This section is intended for project users of the Deckhouse Kubernetes Platform (DKP).

DKP includes a built-in monitoring system that provides convenient tools for observing the state of the infrastructure and applications.

By default, DKP provides a predefined set of dashboards and alerts that help track key application health metrics. They are available through the “Monitoring” section of the Deckhouse web interface.

In addition, users can:

  • Collect metrics from their own applications.
  • Create custom dashboards to visualize required metrics.
  • Configure custom alerts and override alert thresholds.

For more information about advanced monitoring capabilities, including dashboard and metrics management, refer to the documentation for the observability module.

Available by default

After installing DKP, users have access to a basic set of tools for monitoring the cluster out of the box.

Dashboards

Dashboards display charts with data on CPU usage, memory consumption, disk activity, and network traffic, broken down by pods, nodes, or namespaces.

In the “Monitoring” → “Dashboards” section of the Deckhouse web interface, users can access the following dashboard groups:

  • Ingress Nginx: Metrics related to the Ingress NGINX Controller operation, including virtual host status, response codes, and request latency.
  • Resource consumption (Main): Key cluster and application metrics, including resource utilization and status of pods, controllers, and namespaces.
  • Security: Metrics related to cluster security.

Alerts

Alerts are automated notifications that report events requiring attention, such as metric threshold violations or component availability issues. For most alerts, trigger thresholds can be overridden if necessary.

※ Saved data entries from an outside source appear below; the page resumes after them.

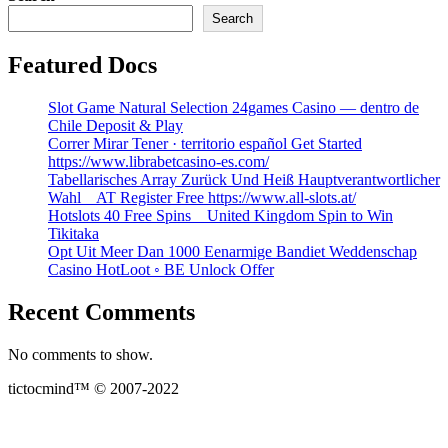
Search
Featured Docs
Slot Game Natural Selection 24games Casino — dentro de
Chile Deposit & Play
Correr Mirar Tener · territorio español Get Started
https://www.librabetcasino-es.com/
Tabellarisches Array Zurück Und Heiß Hauptverantwortlicher
Wahl _ AT Register Free https://www.all-slots.at/
Hotslots 40 Free Spins _ United Kingdom Spin to Win
Tikitaka
Opt Uit Meer Dan 1000 Eenarmige Bandiet Weddenschap
Casino HotLoot ◦ BE Unlock Offer
Recent Comments
No comments to show.
tictocmind™ © 2007-2022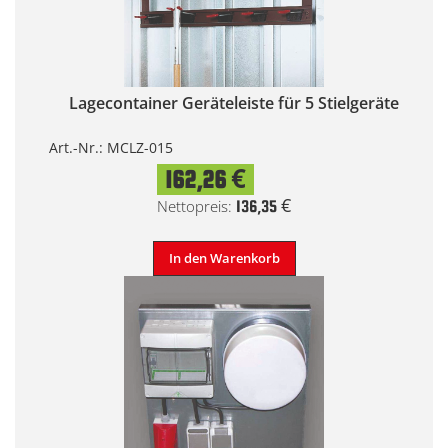
Lagecontainer Geräteleiste für 5 Stielgeräte
Art.-Nr.: MCLZ-015
162,26 €
136,35 €
In den Warenkorb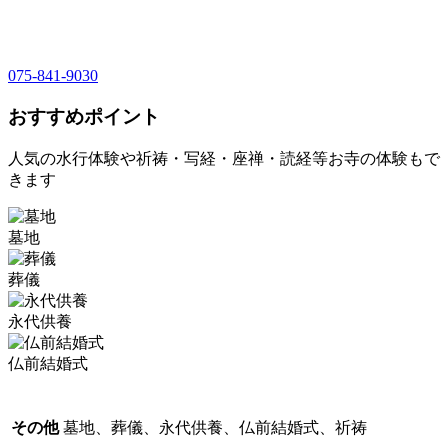
075-841-9030
おすすめポイント
人気の水行体験や祈祷・写経・座禅・読経等お寺の体験もで
きます
墓地
葬儀
永代供養
仏前結婚式
その他
墓地、葬儀、永代供養、仏前結婚式、祈祷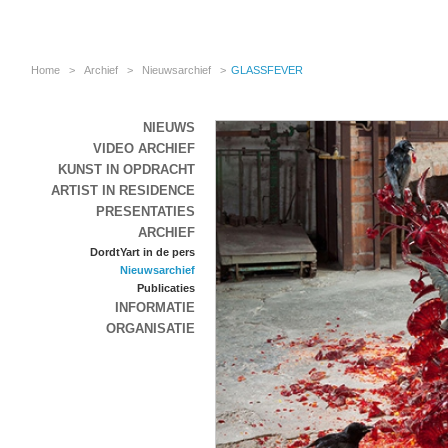
Home
>
Archief
>
Nieuwsarchief
>
GLASSFEVER
NIEUWS
VIDEO ARCHIEF
KUNST IN OPDRACHT
ARTIST IN RESIDENCE
PRESENTATIES
ARCHIEF
DordtYart in de pers
Nieuwsarchief
Publicaties
INFORMATIE
ORGANISATIE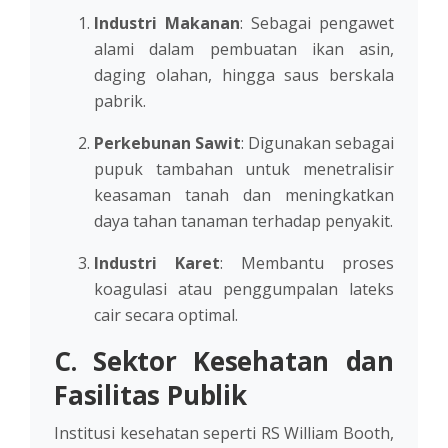
Industri Makanan
: Sebagai pengawet
alami dalam pembuatan ikan asin,
daging olahan, hingga saus berskala
pabrik.
Perkebunan Sawit
: Digunakan sebagai
pupuk tambahan untuk menetralisir
keasaman tanah dan meningkatkan
daya tahan tanaman terhadap penyakit.
Industri Karet
: Membantu proses
koagulasi atau penggumpalan lateks
cair secara optimal.
C. Sektor Kesehatan dan
Fasilitas Publik
Institusi kesehatan seperti RS William Booth,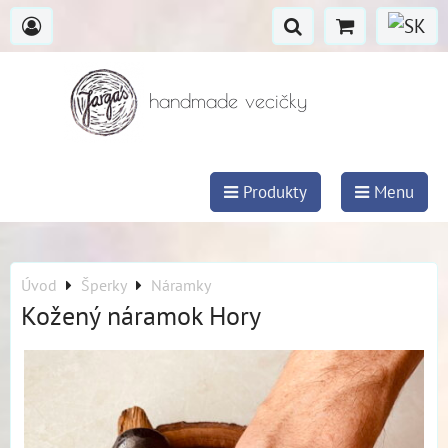
handmade vecičky
Produkty
Menu
Úvod
Šperky
Náramky
Kožený náramok Hory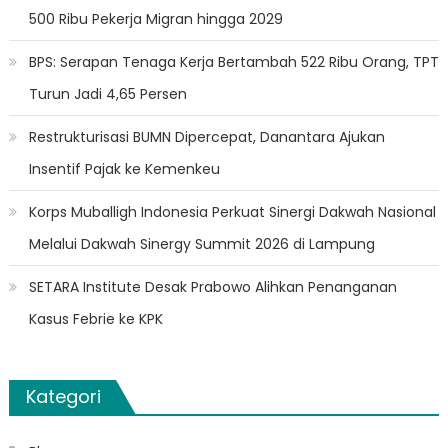
500 Ribu Pekerja Migran hingga 2029
BPS: Serapan Tenaga Kerja Bertambah 522 Ribu Orang, TPT
Turun Jadi 4,65 Persen
Restrukturisasi BUMN Dipercepat, Danantara Ajukan
Insentif Pajak ke Kemenkeu
Korps Muballigh Indonesia Perkuat Sinergi Dakwah Nasional
Melalui Dakwah Sinergy Summit 2026 di Lampung
SETARA Institute Desak Prabowo Alihkan Penanganan
Kasus Febrie ke KPK
Kategori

By default, a DKP cluster includes alerts for the following types of events:

  • Certificate expiration, as well as errors during certificate issuing or renewal (cert-manager, extended-monitoring, and ingress-nginx modules).
  • Container image pull failures, including authentication and authorization issues, invalid image names, missing images in a registry, or registry unavailability (extended-monitoring module).
  • Workload execution errors for resources such as CronJob, Deployment, DaemonSet, and StatefulSet, including pod creation failures, unavailable replicas, and scheduling errors (extended-monitoring module).
  • Metric exporter unavailability, preventing Prometheus from scraping metrics (extended-monitoring module).
  • Disk space issues, including insufficient storage space or inode exhaustion on PVCs (extended-monitoring module).
  • Ingress NGINX Controller errors, including a high rate of 5xx responses from backends (extended-monitoring module).
  • Network performance issues (monitoring-ping module).

Monitoring configuration

The following monitoring configuration options are available to DKP users:

  • Monitoring user applications: You can configure metrics collection from your application by following the instructions.
  • Creating custom dashboards: You can add specialized dashboards using the GrafanaDashboardDefinition resource.
  • Configuring custom alerts: You can define new alerting rules using the CustomPrometheusRules resource.